What a random Monday - someone took me to the phone flashing aka unlocking shack - cost me 200 bob (KSD) to get it unlocked. Bargain! Now I'm up and running with my Kenyan mobile. Good times. I really respect the guy who took me - we were talking about all kinds of things and he went, "In Africa the one thing that really counts is your studies - it's not like Europe where if you have some other talents like art or sports you can get ahead without ever reading a word - here unless you have your studies and your degree you're nowhere. It's the most important thing." I was so impressed by what he said, how candidly he said it!
Monday afternoon we set off for running club - known as 'Hash' for Has House Harriers at 4:30 to beat the traffic. Not sure if I've mentioned but traffic here comes to a complete stand-still. It makes the M5 look easy... So we arrived with plenty of time to change before our run. It's 400 bob for the run and food, excluding drinks. All sounded like a pleasant evening to meet new people and get some exercise. Should have been awesome. It's the host person's responsibility to mark out the run, but unfortunately by the time we went running at 6pm on Monday night there were almost no markers left. We went up one path and ended up running through a shanty town somewhere in Loresho and were followed by 15 running kids of all ages from 3 - 15 shouting (nicely), "How are you?" "How are you?" when we turned around and asked them how they were they replied, "We are fine!" It was very cute. I found it a bit voyeuristic to be running through this shanty town, along what was effectively the high street of their makeshift town, but until this point I hadn't seen real life in Kenya for many people so it was good exposure.
We continued to make our way - running in a green and leafy area of Nairobi we didn't know. At one point someone pointed out the short run and long run, but as everyone was going down the long run route I clearly couldn't take the short run. On, On indeed - as they say! We were still unsure of where we were going and at one point it was about 6:30pm and we hadn't seen any route markers for several kilometers. We were 6 all together and it's unadvised to be out later than 7pm here as there are no street lights, people drive quite dangerously and it's generally quite unsafe to be walking/running around after dark. One girl suggested we double back and find the the short route... 4 km more later we eventually found our way home, but not without a lot of stopping and starting, panics about it getting dark, and having to drop off 1 lady with a 13 year old dog who couldn't run anymore - poor thing! Anyway, we made it back to the house, but to complicate maters further, power was out on the whole street. What would we do about dinner??

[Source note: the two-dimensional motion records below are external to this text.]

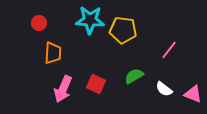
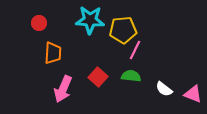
yellow pentagon: rotated 12 degrees counterclockwise
pink line: moved 34 px left; rotated 12 degrees counterclockwise
green semicircle: moved 3 px left; rotated 36 degrees clockwise
red square: moved 2 px right, 7 px up; rotated 18 degrees clockwise
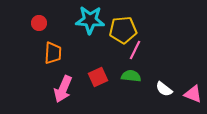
red square: rotated 24 degrees clockwise
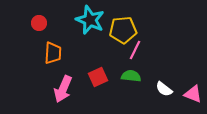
cyan star: rotated 20 degrees clockwise
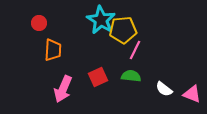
cyan star: moved 11 px right; rotated 8 degrees clockwise
orange trapezoid: moved 3 px up
pink triangle: moved 1 px left
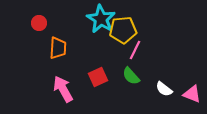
cyan star: moved 1 px up
orange trapezoid: moved 5 px right, 2 px up
green semicircle: rotated 138 degrees counterclockwise
pink arrow: rotated 128 degrees clockwise
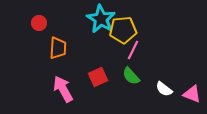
pink line: moved 2 px left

Back at the house the group of approximately 35 runners gathered around in a circle and insisted the 'Virgins' or newbies come into the center of the circle for 'interrogation.' Each Virgin got a beer - after the round of questioning which included " what's your cup size " they were told they had to chug the beer in 10 seconds or less and if they failed they had to pour any remainder on 'natural hair.' Creepy to even make the distinction on natural hair... I hate to think what people got up to. Add this scene to the fact that everyone gets some weird name like 'bum fluff' or 'sex pistol' and that the guy taking cash when we arrived had plastic poo on his hat it was all too weird to handle.
If you're wondering, what did you do? I didn't join the circle and skipped out on the beer... I was releaved when the taxis arrived, even though it meant leaving without my 400 bob worth of food. No more running club for me, no way! It was all too weird. Shame as the exercise was good...
If you're curious about Hash, here's more:
Hash House Harriers
“Down Downs”At the end of the run, drinking, eating and an informal gathering usually takes place, overseen by the “mismanagement”. If there are any “Virgins” (people new to the HHH) they can expect to be put on show in front of the gathering and even have pints of beer poured over their head (all in good fun) Questions will be asked so the club members can get to know the Virgin a little better. Depending on who is mismanaging the crowd, most people get off pretty lightly, but be prepared in case you’re easily embarrassed!
Who goes to Hash House Harriers?I’ve heard that many HHH’s around the world are very child friendly and have lots of children attending. I would say, the Nairobi Hash’s are pretty adult orientated, although a fair number of young adolescents do go and I’m sure the group would be very friendly and welcoming to any younger members. Just be aware that there would be a high chance of them hearing rude jokes and smutty humour!
Hash House Harriers History
British colonial officials and expatriates who would meet on Mondays to follow a paper trail started the Hash originally in Kuala Lumpur, Malaysia in 1938. A “hare” was given a lead and had to run ahead dropping a paper trail, trying to create false trails to confuse the “harriers” who were chasing behind. Only the hare knew where he was going. Apart from the excitement of the chase, the runners were rewarded at the end of their run with a tub of iced beer.
During world war, the Hash died out, and then resumed again in KL soon after the war was over. It was not until 1962 that the Hash began to spread internationally, starting in Singapore then spreading through the Far East, Australia and New Zealand. Now, there are around 1700 Hash House Harrier groups all over the world; there are even two organized HHH groups in Antarctica! Hashing in Kenya began in 1978.